(Stored entries)
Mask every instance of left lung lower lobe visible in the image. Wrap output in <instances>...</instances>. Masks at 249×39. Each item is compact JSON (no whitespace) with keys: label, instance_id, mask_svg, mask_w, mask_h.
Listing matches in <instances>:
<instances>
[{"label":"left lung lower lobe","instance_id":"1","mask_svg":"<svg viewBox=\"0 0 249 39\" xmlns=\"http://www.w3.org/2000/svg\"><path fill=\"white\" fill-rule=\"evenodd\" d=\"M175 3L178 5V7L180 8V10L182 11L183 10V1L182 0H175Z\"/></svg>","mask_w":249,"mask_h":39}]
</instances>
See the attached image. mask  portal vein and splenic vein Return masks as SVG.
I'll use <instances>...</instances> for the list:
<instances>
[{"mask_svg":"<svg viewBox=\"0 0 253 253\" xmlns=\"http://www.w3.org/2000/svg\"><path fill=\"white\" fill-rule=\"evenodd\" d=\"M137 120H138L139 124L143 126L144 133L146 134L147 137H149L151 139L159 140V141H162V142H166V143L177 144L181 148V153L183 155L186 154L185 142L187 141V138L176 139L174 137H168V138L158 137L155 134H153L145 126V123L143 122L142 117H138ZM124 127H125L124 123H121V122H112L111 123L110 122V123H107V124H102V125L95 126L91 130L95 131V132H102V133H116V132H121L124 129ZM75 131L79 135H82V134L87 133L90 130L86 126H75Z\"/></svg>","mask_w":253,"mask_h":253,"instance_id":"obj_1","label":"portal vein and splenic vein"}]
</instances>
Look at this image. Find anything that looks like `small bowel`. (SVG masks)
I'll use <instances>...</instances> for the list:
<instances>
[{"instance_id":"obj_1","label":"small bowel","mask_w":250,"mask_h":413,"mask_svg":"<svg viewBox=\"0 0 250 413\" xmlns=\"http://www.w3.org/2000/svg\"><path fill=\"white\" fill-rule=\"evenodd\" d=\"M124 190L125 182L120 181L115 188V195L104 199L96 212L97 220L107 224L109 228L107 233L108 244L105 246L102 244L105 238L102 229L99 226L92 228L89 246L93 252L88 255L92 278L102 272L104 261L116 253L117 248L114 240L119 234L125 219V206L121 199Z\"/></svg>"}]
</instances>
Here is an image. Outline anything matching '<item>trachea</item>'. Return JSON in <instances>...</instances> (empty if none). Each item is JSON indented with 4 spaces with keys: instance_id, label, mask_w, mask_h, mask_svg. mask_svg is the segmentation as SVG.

_PROBLEM DETAILS:_
Write out exactly the lines from the one containing "See the attached" through the end of the data, both included. Add nothing else.

_EXERCISE RESPONSE:_
See the attached image. mask  portal vein and splenic vein Return masks as SVG.
I'll use <instances>...</instances> for the list:
<instances>
[{"mask_svg":"<svg viewBox=\"0 0 253 253\" xmlns=\"http://www.w3.org/2000/svg\"><path fill=\"white\" fill-rule=\"evenodd\" d=\"M137 120H138L139 124L143 126L144 133L146 134L147 137H149L151 139L159 140V141H162V142H166V143L177 144L181 148V153L183 155L186 154L185 142L187 141V138L176 139L174 137H168V138L158 137L155 134H153L145 126V123L143 122L142 117H138ZM124 127H125L124 123H121V122H112L111 123L110 122V123H107V124H102V125L95 126L91 130L95 131V132H102V133H116V132H121L124 129ZM75 131L79 135H82V134L87 133L90 130L86 126H75Z\"/></svg>","mask_w":253,"mask_h":253,"instance_id":"obj_1","label":"portal vein and splenic vein"}]
</instances>
Look at this image. Find anything that looks like `small bowel`. (SVG masks)
I'll use <instances>...</instances> for the list:
<instances>
[{"instance_id":"obj_1","label":"small bowel","mask_w":250,"mask_h":413,"mask_svg":"<svg viewBox=\"0 0 250 413\" xmlns=\"http://www.w3.org/2000/svg\"><path fill=\"white\" fill-rule=\"evenodd\" d=\"M124 190L125 182L120 181L115 188V195L104 199L96 212L97 220L107 224L109 228L107 233L108 244L105 246L102 244L105 238L102 229L99 226L92 228L89 246L93 252L88 255L92 278L102 272L104 261L116 253L117 248L114 240L119 234L125 219V206L121 199Z\"/></svg>"}]
</instances>
Here is an image. Outline anything matching '<item>trachea</item>'. Return JSON in <instances>...</instances> (empty if none). Each item is JSON indented with 4 spaces with keys: instance_id, label, mask_w, mask_h, mask_svg. mask_svg is the segmentation as SVG.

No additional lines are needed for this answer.